**ASSIGNMENT:** Restate every record that follows, keeping it exact.

**Collected data:**
# # #
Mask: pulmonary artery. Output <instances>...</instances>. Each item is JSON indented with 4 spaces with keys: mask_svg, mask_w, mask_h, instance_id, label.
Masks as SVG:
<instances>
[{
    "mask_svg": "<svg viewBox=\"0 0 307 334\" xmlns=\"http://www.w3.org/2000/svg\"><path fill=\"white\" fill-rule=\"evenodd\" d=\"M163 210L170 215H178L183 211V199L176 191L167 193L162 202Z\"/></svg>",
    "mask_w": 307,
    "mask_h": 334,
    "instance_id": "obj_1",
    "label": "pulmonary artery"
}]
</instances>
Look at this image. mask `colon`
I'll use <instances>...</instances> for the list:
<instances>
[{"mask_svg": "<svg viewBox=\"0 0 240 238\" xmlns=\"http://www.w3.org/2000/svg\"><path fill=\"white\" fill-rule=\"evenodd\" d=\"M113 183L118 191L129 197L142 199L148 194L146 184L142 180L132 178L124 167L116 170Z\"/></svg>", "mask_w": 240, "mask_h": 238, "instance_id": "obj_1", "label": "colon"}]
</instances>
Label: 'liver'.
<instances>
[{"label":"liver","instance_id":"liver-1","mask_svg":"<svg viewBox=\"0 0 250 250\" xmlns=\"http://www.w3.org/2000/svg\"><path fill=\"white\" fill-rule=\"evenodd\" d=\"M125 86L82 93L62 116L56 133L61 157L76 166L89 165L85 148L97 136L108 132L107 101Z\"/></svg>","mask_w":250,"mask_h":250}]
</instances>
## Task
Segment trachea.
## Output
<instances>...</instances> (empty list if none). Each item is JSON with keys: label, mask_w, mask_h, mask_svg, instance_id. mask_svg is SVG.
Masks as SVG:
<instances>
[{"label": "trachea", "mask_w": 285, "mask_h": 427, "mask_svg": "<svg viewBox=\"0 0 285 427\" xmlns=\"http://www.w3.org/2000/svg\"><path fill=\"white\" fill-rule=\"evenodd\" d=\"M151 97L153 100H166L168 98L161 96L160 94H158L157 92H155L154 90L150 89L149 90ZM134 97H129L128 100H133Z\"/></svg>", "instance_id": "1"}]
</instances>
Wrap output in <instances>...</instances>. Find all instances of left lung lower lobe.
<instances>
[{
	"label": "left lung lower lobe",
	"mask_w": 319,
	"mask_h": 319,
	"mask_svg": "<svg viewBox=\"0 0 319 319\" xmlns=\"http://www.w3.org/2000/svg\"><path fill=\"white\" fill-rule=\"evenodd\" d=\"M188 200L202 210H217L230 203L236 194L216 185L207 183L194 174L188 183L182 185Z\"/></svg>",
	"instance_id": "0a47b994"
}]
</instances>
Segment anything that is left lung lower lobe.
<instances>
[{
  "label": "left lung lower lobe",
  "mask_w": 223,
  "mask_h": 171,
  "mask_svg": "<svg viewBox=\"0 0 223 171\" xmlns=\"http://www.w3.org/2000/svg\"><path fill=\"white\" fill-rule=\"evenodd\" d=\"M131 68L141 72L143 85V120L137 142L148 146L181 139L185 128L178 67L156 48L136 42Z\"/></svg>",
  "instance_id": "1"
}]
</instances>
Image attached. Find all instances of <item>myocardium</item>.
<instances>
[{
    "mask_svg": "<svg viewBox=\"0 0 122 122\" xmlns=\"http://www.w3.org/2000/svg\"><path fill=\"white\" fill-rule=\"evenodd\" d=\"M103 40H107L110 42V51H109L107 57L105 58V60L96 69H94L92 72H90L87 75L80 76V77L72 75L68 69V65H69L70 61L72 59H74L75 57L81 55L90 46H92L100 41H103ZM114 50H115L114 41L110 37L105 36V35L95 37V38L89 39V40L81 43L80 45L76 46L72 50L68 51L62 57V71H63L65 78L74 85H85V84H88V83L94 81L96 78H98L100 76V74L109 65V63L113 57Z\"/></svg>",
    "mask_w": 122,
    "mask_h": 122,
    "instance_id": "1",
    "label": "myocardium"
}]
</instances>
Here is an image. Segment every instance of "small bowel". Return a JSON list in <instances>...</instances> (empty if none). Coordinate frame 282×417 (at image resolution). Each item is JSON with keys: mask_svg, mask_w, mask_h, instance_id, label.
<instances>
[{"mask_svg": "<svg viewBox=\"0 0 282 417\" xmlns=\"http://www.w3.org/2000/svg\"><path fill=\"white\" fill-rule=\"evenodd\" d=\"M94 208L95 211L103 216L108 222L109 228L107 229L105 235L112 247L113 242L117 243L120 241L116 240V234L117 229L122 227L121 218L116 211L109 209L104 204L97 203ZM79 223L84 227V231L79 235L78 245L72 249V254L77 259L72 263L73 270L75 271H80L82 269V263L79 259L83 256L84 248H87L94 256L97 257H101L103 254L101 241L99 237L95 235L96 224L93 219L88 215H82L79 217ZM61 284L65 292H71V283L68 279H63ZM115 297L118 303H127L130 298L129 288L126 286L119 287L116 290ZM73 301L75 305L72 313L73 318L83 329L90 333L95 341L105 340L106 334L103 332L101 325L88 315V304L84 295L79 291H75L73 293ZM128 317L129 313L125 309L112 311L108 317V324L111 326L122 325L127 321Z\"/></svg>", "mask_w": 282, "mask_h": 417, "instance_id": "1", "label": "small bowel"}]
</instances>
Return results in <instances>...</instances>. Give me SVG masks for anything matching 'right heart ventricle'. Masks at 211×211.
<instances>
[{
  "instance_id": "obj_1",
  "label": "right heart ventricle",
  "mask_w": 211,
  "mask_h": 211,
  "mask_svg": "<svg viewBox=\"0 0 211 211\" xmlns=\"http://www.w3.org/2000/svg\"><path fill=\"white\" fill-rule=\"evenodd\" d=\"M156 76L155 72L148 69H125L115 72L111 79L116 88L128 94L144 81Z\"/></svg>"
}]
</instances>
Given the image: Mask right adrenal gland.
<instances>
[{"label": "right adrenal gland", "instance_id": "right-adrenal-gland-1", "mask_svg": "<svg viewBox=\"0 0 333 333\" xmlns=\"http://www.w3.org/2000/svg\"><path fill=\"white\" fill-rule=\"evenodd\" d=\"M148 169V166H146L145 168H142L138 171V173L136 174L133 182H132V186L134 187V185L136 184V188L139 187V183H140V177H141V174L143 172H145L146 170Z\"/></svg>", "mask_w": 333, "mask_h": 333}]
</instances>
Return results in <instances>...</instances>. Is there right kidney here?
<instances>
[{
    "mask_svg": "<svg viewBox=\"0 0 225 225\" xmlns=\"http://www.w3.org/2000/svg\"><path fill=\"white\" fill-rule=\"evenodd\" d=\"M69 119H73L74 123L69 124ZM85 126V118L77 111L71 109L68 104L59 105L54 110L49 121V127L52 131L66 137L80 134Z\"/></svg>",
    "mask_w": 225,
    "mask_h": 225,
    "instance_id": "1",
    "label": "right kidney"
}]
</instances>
# # #
**RESULT FOR THIS EXERCISE:**
Mask: pulmonary artery. Output <instances>...</instances>. Each item is JSON indented with 4 spaces with keys: mask_svg, mask_w, mask_h, instance_id, label.
Masks as SVG:
<instances>
[{
    "mask_svg": "<svg viewBox=\"0 0 307 334\" xmlns=\"http://www.w3.org/2000/svg\"><path fill=\"white\" fill-rule=\"evenodd\" d=\"M163 210L170 215H178L183 211V199L176 191L167 193L162 202Z\"/></svg>",
    "mask_w": 307,
    "mask_h": 334,
    "instance_id": "obj_1",
    "label": "pulmonary artery"
}]
</instances>
Look at this image. mask `colon`
I'll use <instances>...</instances> for the list:
<instances>
[{"mask_svg": "<svg viewBox=\"0 0 240 238\" xmlns=\"http://www.w3.org/2000/svg\"><path fill=\"white\" fill-rule=\"evenodd\" d=\"M113 183L118 191L129 197L142 199L148 194L146 184L142 180L132 178L124 167L116 170Z\"/></svg>", "mask_w": 240, "mask_h": 238, "instance_id": "obj_1", "label": "colon"}]
</instances>
Label: 'liver'.
<instances>
[{"label":"liver","instance_id":"liver-1","mask_svg":"<svg viewBox=\"0 0 250 250\" xmlns=\"http://www.w3.org/2000/svg\"><path fill=\"white\" fill-rule=\"evenodd\" d=\"M125 86L82 93L62 116L56 133L61 157L76 166L89 165L85 148L97 136L108 132L107 101Z\"/></svg>","mask_w":250,"mask_h":250}]
</instances>
## Task
Segment trachea.
## Output
<instances>...</instances> (empty list if none). Each item is JSON with keys: label, mask_w, mask_h, mask_svg, instance_id. mask_svg is SVG.
Masks as SVG:
<instances>
[{"label": "trachea", "mask_w": 285, "mask_h": 427, "mask_svg": "<svg viewBox=\"0 0 285 427\" xmlns=\"http://www.w3.org/2000/svg\"><path fill=\"white\" fill-rule=\"evenodd\" d=\"M151 97L153 100H166L168 98L161 96L160 94H158L157 92H155L154 90L150 89L149 90ZM134 97H129L128 100H133Z\"/></svg>", "instance_id": "1"}]
</instances>
Wrap output in <instances>...</instances>. Find all instances of left lung lower lobe.
<instances>
[{
	"label": "left lung lower lobe",
	"mask_w": 319,
	"mask_h": 319,
	"mask_svg": "<svg viewBox=\"0 0 319 319\" xmlns=\"http://www.w3.org/2000/svg\"><path fill=\"white\" fill-rule=\"evenodd\" d=\"M188 200L202 210H217L230 203L236 194L216 185L207 183L194 174L188 183L182 185Z\"/></svg>",
	"instance_id": "0a47b994"
}]
</instances>
Segment anything that is left lung lower lobe.
<instances>
[{
  "label": "left lung lower lobe",
  "mask_w": 223,
  "mask_h": 171,
  "mask_svg": "<svg viewBox=\"0 0 223 171\" xmlns=\"http://www.w3.org/2000/svg\"><path fill=\"white\" fill-rule=\"evenodd\" d=\"M131 68L141 72L143 85V120L137 142L148 146L181 139L185 128L178 67L156 48L136 42Z\"/></svg>",
  "instance_id": "1"
}]
</instances>
Image attached. Find all instances of <item>myocardium</item>.
<instances>
[{
    "mask_svg": "<svg viewBox=\"0 0 122 122\" xmlns=\"http://www.w3.org/2000/svg\"><path fill=\"white\" fill-rule=\"evenodd\" d=\"M103 40H107L110 42V51H109L107 57L105 58V60L96 69H94L92 72H90L87 75L80 76V77L72 75L68 69V65H69L70 61L72 59H74L75 57L81 55L90 46H92L100 41H103ZM114 50H115L114 41L110 37L105 36V35L95 37V38L89 39V40L81 43L80 45L76 46L72 50L68 51L62 57V71H63L65 78L74 85H85V84H88V83L94 81L96 78H98L100 76V74L109 65V63L113 57Z\"/></svg>",
    "mask_w": 122,
    "mask_h": 122,
    "instance_id": "1",
    "label": "myocardium"
}]
</instances>
Here is an image. Segment every instance of "small bowel". Return a JSON list in <instances>...</instances> (empty if none). Coordinate frame 282×417 (at image resolution). Each item is JSON with keys: mask_svg, mask_w, mask_h, instance_id, label.
<instances>
[{"mask_svg": "<svg viewBox=\"0 0 282 417\" xmlns=\"http://www.w3.org/2000/svg\"><path fill=\"white\" fill-rule=\"evenodd\" d=\"M94 208L95 211L103 216L108 222L109 228L107 229L105 235L112 247L113 242L117 243L120 241L116 240V234L117 229L122 227L121 218L116 211L109 209L104 204L97 203ZM79 223L84 227V231L79 235L78 245L72 249V254L77 259L72 263L73 270L75 271H80L82 269V263L79 259L83 256L84 248H87L94 256L97 257H101L103 254L101 241L99 237L95 235L96 224L93 219L88 215H82L79 217ZM61 284L65 292H71V283L68 279H63ZM115 297L118 303H127L130 298L129 288L126 286L119 287L116 290ZM73 301L75 305L72 313L73 318L83 329L90 333L95 341L105 340L106 334L103 332L101 325L88 315V304L84 295L79 291H75L73 293ZM128 317L129 313L125 309L112 311L108 317V324L111 326L122 325L127 321Z\"/></svg>", "mask_w": 282, "mask_h": 417, "instance_id": "1", "label": "small bowel"}]
</instances>
Return results in <instances>...</instances>. Give me SVG masks for anything matching 'right heart ventricle'. Masks at 211×211.
<instances>
[{
  "instance_id": "obj_1",
  "label": "right heart ventricle",
  "mask_w": 211,
  "mask_h": 211,
  "mask_svg": "<svg viewBox=\"0 0 211 211\" xmlns=\"http://www.w3.org/2000/svg\"><path fill=\"white\" fill-rule=\"evenodd\" d=\"M156 76L155 72L148 69H125L115 72L111 79L116 88L128 94L144 81Z\"/></svg>"
}]
</instances>
Given the image: Mask right adrenal gland.
<instances>
[{"label": "right adrenal gland", "instance_id": "right-adrenal-gland-1", "mask_svg": "<svg viewBox=\"0 0 333 333\" xmlns=\"http://www.w3.org/2000/svg\"><path fill=\"white\" fill-rule=\"evenodd\" d=\"M148 169V166H146L145 168H142L138 171V173L136 174L133 182H132V186L134 187V185L136 184V188L139 187V183H140V177H141V174L143 172H145L146 170Z\"/></svg>", "mask_w": 333, "mask_h": 333}]
</instances>
Return results in <instances>...</instances>. Is there right kidney here?
<instances>
[{
    "mask_svg": "<svg viewBox=\"0 0 225 225\" xmlns=\"http://www.w3.org/2000/svg\"><path fill=\"white\" fill-rule=\"evenodd\" d=\"M69 119H73L74 123L69 124ZM85 126V118L77 111L71 109L68 104L59 105L54 110L49 121V127L52 131L66 137L80 134Z\"/></svg>",
    "mask_w": 225,
    "mask_h": 225,
    "instance_id": "1",
    "label": "right kidney"
}]
</instances>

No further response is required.